Demek ki insan kelimesinin anlamı, mânâsı, birincisi, “nisyan”. En mühim; insan Allâh’ı unutmayacak. Bunun için de tezkiye şart.
قَدْ اَفْلَحَ مَنْ زَكّٰیهَا
(“(Nefsini) arındıran kurtuluşa ermiştir.” [eş-Şems, 9])
قَدْ اَفْلَحَ مَنْ تَزَكّٰى
(“(Nefsini kötülüklerden) arındıran kurtuluşa ermiştir.” [el-A‘lâ, 14])
فَاَلْهَمَهَا فُجُورَهَا وَتَقْوٰیهَا
(“(Nefse) iyilik ve kötülüklerini ilham edene yemin ederim ki.” [eş-Şems, 8])
Fücur bertaraf edilecek, takvâya mesafe alınacak.
قَدْ اَفْلَحَ مَنْ زَكّٰیهَا
(“(Nefsini) arındıran kurtuluşa ermiştir.” [eş-Şems, 9])

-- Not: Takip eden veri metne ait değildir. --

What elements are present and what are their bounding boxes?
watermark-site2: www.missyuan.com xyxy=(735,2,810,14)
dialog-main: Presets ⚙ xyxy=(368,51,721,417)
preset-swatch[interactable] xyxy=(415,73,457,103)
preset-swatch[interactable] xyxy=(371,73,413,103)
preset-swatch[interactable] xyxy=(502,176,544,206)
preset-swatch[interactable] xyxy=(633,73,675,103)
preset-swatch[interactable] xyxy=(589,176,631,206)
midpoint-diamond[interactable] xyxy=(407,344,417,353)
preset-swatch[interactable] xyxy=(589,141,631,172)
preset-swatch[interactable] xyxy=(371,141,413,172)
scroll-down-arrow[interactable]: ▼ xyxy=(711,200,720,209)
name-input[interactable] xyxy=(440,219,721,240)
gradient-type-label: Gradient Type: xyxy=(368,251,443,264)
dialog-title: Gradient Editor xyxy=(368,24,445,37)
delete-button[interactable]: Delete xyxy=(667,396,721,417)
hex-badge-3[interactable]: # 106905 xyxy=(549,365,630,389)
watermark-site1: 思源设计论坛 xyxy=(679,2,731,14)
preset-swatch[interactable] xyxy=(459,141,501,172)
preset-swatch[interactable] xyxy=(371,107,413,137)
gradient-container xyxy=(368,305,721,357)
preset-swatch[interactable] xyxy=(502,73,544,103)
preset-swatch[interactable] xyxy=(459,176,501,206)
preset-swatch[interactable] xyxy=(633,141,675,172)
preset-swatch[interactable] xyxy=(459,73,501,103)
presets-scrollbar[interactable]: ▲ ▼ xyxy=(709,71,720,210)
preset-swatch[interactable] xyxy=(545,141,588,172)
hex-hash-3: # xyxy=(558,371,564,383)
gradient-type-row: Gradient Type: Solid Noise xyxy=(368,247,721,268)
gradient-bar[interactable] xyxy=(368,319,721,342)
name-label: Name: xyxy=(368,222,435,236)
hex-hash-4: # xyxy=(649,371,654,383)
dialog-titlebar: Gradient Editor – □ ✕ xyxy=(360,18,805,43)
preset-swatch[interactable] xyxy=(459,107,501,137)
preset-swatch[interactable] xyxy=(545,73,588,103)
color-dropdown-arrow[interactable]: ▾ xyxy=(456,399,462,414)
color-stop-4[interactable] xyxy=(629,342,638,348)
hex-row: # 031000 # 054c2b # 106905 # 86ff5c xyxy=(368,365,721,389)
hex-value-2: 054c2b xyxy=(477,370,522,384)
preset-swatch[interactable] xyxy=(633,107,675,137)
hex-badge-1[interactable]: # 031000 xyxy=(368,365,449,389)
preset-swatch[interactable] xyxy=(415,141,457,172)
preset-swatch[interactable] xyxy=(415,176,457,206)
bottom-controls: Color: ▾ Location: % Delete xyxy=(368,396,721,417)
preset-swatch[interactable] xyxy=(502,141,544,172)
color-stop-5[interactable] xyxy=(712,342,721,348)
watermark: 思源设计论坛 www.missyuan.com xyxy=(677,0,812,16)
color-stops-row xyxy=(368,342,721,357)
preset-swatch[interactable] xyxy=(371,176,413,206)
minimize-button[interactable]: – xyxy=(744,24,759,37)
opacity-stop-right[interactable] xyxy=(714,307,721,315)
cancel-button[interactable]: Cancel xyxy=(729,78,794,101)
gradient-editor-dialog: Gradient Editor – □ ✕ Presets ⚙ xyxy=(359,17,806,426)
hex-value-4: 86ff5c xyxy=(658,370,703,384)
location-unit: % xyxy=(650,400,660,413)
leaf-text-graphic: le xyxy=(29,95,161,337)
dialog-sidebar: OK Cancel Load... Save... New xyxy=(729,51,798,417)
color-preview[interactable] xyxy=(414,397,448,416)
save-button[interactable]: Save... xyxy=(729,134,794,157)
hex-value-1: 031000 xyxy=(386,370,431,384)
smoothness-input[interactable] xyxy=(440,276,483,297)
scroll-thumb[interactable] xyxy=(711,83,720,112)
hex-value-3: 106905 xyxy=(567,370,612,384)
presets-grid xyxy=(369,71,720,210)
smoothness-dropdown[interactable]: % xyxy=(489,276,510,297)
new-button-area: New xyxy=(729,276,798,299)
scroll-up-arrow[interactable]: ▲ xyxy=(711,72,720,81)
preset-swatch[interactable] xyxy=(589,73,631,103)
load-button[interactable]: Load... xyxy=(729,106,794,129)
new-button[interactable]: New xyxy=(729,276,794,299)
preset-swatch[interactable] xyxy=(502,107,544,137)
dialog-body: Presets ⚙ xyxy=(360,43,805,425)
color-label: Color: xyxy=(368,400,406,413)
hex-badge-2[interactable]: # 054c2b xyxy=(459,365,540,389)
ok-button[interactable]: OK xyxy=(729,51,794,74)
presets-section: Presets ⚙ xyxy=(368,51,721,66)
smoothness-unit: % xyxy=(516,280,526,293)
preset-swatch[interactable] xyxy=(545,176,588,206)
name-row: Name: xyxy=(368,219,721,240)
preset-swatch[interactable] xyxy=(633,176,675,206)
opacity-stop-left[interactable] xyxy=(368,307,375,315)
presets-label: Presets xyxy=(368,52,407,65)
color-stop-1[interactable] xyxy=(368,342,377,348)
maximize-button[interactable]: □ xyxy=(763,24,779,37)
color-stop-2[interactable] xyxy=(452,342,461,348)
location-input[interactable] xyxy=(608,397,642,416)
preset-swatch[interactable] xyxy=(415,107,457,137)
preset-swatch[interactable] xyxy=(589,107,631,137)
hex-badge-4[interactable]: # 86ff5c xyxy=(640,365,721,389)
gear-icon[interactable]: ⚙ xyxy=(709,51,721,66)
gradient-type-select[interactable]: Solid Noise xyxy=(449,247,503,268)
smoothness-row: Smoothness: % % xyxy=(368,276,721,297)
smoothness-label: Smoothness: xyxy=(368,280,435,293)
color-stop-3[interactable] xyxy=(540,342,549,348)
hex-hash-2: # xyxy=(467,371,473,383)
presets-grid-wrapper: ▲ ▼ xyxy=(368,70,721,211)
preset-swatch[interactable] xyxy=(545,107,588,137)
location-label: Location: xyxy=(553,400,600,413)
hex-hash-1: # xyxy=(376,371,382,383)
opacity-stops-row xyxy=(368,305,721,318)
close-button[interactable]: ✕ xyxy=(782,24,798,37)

İnsanın iç âlemi temizlenecek. Yani “lâ ilâhe”; Allah’tan uzaklaştırıcı her şey silinecek, onlar câzibesini kaybedecek. “İllâllah”; kalp Cenâb-ı Hakk’ın cemâlî sıfatlarının mazharı olacak.
Bu da, Cenâb-ı Hakk’a yaklaşabilmek, Rasûlullah Efendimiz’e ittibâya, O’nun sünnetine bağlı.
Cenâb-ı Hak buyuruyor:
مَنْ يُطِعِ الرَّسُولَ فَقَدْ اَطَاعَ اللّٰهَ
“Kim Allah Rasûlü’ne itaat ederse, Allâh’a itaat etmiş olur.” (en-Nisâ, 80)
Sâdıklarla beraber olan sâdıklaşır. Nefsânî arzularına râm olanlarla beraber olan kimse onlara benzer.
İmâm Gazâlî Hazretleri buyuruyor:
“Gayr-i müslimler, fâsıklar ve gâfillerle beraberlik, zamanla zihnî beraberliğe, bu beraberlik zaman içinde kalbî beraberliğe döner diyor. Bu hâl de insanın adım adım, adım adım farkında olmadan helâke gitmesine vesîle olur.” buyuruyor.
Efendimiz buyuruyor:
“Kişi, dostunun dîni üzerindedir. Onun için her biriniz kiminle dost olduğuna dikkat edin.” (Ebû Dâvûd, Edeb, 16/4833)
Hukuk ayrı, dostluk ayrı. Bütün insanlara karşı hukukumuz var, hayvanlara karşı hukukumuz var, nebâta karşı hukukumuz var, bu ayrı. Buna dikkat edilecek.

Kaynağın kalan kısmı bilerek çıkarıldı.